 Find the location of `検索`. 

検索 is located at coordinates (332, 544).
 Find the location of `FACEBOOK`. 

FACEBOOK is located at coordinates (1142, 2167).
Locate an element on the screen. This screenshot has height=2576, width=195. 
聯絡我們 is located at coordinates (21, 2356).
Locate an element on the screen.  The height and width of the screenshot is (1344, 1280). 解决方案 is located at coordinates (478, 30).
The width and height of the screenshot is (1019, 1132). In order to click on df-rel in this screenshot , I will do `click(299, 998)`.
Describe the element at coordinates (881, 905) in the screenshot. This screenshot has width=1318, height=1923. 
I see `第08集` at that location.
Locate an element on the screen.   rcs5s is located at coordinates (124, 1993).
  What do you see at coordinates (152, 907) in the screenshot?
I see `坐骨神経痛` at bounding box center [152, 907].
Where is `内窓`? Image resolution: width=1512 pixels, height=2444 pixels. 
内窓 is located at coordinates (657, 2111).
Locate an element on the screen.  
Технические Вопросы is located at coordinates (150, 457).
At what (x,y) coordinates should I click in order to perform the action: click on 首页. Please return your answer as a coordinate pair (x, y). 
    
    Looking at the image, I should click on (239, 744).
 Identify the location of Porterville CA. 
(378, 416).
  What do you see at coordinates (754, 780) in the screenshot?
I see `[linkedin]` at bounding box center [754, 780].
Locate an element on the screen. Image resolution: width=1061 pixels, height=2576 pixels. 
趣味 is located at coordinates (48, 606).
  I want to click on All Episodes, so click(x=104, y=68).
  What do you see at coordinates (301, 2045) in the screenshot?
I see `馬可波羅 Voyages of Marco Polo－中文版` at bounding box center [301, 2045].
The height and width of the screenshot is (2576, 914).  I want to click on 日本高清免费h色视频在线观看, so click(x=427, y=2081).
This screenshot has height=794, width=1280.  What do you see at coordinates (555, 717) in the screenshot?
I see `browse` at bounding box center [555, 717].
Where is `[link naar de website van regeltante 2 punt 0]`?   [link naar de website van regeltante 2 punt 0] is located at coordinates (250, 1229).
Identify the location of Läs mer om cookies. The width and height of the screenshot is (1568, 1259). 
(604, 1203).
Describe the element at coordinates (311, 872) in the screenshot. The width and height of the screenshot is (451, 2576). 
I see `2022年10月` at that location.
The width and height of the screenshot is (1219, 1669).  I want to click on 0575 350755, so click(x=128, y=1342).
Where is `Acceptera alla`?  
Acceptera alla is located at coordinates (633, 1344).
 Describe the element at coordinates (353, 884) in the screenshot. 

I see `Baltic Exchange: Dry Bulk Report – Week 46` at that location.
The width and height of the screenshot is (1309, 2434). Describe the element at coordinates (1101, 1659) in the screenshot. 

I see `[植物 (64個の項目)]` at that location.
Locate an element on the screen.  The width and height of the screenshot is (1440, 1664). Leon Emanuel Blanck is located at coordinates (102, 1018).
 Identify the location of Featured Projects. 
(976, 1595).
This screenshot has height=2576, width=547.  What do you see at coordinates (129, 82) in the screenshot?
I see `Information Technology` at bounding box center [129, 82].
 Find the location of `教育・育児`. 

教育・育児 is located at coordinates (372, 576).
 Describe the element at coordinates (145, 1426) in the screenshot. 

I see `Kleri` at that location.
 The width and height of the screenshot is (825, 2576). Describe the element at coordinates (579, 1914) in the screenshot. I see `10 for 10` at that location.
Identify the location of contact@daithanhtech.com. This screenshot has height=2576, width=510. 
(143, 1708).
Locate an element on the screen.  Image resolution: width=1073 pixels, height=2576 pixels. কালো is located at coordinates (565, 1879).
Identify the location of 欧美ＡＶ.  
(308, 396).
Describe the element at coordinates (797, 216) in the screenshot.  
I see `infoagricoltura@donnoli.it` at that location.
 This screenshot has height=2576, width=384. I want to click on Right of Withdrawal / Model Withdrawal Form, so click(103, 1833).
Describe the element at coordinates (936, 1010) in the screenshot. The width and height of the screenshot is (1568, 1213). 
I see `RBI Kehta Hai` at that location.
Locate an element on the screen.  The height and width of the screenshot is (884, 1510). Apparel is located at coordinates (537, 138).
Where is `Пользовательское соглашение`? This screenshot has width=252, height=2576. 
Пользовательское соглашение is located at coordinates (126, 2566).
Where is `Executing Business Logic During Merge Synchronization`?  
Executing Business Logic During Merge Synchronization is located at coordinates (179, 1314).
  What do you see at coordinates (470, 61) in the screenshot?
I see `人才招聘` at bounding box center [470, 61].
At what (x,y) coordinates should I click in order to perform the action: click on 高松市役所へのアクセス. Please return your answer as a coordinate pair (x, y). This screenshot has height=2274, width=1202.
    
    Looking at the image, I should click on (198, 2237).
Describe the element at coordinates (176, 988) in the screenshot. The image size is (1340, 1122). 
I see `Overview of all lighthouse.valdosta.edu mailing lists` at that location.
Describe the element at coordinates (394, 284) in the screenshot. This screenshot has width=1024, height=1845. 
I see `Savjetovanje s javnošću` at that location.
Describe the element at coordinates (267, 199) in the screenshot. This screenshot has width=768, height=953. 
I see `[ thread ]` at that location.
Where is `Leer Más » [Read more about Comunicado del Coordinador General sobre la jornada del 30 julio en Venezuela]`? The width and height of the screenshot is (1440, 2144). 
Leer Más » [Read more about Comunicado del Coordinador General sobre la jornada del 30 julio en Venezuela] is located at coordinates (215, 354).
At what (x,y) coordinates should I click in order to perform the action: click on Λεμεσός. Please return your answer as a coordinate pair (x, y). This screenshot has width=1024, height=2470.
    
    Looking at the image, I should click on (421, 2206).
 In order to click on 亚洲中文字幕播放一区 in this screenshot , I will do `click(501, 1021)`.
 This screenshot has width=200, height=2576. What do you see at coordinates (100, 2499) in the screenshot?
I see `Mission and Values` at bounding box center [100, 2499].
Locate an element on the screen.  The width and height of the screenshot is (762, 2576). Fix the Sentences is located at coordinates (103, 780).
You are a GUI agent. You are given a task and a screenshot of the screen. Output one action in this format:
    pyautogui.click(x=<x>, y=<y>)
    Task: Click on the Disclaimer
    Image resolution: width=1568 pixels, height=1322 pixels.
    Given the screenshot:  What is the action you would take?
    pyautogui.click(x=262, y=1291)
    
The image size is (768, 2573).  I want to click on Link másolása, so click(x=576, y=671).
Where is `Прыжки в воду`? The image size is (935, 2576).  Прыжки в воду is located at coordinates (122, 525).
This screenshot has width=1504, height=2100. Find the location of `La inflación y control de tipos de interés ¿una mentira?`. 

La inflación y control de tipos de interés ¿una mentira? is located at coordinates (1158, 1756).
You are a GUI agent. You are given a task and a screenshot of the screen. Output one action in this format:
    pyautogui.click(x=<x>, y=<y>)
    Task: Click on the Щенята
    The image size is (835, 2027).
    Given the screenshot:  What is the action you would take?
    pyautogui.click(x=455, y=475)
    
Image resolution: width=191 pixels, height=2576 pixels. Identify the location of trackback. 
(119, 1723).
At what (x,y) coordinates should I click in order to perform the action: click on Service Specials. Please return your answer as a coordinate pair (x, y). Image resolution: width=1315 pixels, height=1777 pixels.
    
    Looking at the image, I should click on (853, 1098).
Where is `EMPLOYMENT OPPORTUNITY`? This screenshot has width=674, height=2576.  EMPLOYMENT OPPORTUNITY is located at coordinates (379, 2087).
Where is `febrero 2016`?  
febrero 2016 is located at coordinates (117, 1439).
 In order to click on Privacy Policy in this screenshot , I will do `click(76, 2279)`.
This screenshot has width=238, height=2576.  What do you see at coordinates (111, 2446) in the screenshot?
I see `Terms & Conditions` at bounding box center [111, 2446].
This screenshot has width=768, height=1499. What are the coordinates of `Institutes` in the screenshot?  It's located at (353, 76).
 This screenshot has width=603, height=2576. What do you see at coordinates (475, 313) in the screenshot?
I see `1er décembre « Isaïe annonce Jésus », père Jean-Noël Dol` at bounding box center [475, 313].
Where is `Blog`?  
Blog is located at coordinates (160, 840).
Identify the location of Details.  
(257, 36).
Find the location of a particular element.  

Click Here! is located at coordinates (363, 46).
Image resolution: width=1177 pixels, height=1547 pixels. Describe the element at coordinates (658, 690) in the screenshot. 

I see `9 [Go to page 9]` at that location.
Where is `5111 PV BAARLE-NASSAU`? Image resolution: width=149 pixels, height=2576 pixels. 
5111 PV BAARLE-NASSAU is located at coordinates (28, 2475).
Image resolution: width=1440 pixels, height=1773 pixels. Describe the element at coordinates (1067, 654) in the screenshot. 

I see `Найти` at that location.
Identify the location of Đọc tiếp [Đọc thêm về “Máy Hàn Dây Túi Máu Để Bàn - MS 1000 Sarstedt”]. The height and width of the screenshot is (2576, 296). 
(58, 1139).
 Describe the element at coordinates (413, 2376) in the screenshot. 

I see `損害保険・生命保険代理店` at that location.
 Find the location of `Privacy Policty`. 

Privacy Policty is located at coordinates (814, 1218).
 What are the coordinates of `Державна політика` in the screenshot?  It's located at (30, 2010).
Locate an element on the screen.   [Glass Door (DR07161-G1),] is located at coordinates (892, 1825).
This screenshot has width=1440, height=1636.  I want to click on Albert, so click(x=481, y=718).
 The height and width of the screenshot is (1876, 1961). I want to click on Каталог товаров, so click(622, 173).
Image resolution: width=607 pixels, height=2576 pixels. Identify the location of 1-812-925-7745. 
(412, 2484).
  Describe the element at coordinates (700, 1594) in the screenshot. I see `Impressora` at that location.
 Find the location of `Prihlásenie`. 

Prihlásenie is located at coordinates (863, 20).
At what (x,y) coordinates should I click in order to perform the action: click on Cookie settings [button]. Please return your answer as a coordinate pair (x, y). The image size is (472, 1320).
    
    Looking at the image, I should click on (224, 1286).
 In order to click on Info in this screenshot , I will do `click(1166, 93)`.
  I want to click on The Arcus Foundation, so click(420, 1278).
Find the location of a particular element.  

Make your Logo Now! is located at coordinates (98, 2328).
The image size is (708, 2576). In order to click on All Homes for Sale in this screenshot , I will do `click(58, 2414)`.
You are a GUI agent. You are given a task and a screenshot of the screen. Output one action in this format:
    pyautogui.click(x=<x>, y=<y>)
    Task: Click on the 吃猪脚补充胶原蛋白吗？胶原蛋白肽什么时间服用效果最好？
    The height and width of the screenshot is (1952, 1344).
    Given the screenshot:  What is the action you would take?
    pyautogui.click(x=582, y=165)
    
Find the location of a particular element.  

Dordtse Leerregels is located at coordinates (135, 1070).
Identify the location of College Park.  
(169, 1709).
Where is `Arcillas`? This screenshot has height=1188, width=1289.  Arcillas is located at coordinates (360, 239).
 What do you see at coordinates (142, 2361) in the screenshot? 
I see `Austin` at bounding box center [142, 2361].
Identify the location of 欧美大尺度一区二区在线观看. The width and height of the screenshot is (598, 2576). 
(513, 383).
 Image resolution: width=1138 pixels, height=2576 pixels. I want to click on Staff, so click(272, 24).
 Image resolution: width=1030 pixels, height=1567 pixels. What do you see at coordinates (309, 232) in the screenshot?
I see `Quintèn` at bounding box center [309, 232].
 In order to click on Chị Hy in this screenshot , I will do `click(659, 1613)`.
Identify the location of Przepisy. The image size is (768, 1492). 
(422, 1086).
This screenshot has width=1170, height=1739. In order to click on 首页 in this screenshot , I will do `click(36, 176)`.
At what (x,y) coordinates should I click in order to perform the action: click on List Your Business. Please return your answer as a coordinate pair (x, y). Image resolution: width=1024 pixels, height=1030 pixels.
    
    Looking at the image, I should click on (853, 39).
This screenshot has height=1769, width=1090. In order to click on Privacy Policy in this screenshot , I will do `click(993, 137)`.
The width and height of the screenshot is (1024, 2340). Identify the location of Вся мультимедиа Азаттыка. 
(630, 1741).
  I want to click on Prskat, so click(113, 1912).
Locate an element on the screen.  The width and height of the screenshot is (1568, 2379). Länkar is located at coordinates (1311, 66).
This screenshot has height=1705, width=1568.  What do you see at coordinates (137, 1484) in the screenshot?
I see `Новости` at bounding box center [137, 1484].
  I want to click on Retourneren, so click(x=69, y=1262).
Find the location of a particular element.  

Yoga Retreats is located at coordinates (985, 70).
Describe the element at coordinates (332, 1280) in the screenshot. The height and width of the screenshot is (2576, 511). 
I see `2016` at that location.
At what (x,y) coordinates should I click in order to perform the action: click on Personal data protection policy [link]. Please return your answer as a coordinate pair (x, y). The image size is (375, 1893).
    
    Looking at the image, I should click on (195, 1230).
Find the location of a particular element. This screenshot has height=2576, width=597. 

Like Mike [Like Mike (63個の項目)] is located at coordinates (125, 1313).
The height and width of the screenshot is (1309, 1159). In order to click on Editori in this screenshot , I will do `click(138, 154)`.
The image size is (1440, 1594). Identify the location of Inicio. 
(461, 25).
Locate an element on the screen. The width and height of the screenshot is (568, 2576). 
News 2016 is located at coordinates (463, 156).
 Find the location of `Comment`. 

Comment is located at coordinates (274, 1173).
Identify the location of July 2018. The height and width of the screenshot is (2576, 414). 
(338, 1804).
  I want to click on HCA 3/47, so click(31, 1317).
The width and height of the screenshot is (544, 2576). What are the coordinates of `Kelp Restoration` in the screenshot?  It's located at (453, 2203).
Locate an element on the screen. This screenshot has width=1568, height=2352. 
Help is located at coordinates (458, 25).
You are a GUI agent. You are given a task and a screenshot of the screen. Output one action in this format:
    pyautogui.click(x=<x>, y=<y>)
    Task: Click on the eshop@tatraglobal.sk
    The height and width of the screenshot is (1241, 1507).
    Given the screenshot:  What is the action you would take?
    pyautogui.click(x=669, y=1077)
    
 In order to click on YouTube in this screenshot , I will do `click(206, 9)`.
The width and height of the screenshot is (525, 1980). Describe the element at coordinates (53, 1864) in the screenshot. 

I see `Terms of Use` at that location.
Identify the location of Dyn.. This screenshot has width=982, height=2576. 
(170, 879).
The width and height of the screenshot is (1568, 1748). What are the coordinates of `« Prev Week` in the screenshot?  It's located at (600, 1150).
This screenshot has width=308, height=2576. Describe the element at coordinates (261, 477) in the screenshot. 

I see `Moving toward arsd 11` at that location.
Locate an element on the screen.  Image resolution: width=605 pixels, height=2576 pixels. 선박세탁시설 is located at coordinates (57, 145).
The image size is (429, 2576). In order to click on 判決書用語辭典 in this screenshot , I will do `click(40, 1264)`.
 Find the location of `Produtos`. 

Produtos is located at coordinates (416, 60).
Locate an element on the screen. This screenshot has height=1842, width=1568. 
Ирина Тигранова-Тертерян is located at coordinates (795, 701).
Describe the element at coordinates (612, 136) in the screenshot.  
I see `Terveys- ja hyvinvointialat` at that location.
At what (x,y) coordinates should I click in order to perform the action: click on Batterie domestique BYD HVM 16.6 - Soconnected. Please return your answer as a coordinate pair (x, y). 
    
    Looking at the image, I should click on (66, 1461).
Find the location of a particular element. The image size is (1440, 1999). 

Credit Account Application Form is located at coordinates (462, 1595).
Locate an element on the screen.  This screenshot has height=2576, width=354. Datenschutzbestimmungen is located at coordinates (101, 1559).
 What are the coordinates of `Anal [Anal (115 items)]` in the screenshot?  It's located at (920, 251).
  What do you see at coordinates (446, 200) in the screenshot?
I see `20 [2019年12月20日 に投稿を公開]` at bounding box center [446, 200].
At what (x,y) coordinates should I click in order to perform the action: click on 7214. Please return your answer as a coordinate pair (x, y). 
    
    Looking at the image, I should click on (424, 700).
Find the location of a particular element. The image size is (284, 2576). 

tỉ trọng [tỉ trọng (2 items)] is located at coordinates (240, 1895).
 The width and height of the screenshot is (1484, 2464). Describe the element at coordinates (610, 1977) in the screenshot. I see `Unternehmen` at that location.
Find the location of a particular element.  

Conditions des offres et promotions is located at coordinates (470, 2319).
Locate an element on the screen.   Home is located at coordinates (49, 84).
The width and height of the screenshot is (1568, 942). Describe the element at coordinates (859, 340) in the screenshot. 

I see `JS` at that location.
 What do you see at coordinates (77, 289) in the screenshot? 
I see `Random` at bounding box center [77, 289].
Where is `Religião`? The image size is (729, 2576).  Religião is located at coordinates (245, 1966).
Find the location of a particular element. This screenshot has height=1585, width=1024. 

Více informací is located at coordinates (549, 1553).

WHAT TO PRODUCE:
Everything from the first line of the material through the line containing "The width and height of the screenshot is (1019, 1132)." is to be printed exactly; lines after that are to be left out.

ANSWER SECTION:
 Find the location of `検索`. 

検索 is located at coordinates (332, 544).
 Find the location of `FACEBOOK`. 

FACEBOOK is located at coordinates (1142, 2167).
Locate an element on the screen. This screenshot has height=2576, width=195. 
聯絡我們 is located at coordinates (21, 2356).
Locate an element on the screen.  The height and width of the screenshot is (1344, 1280). 解决方案 is located at coordinates (478, 30).
The width and height of the screenshot is (1019, 1132). In order to click on df-rel in this screenshot , I will do `click(299, 998)`.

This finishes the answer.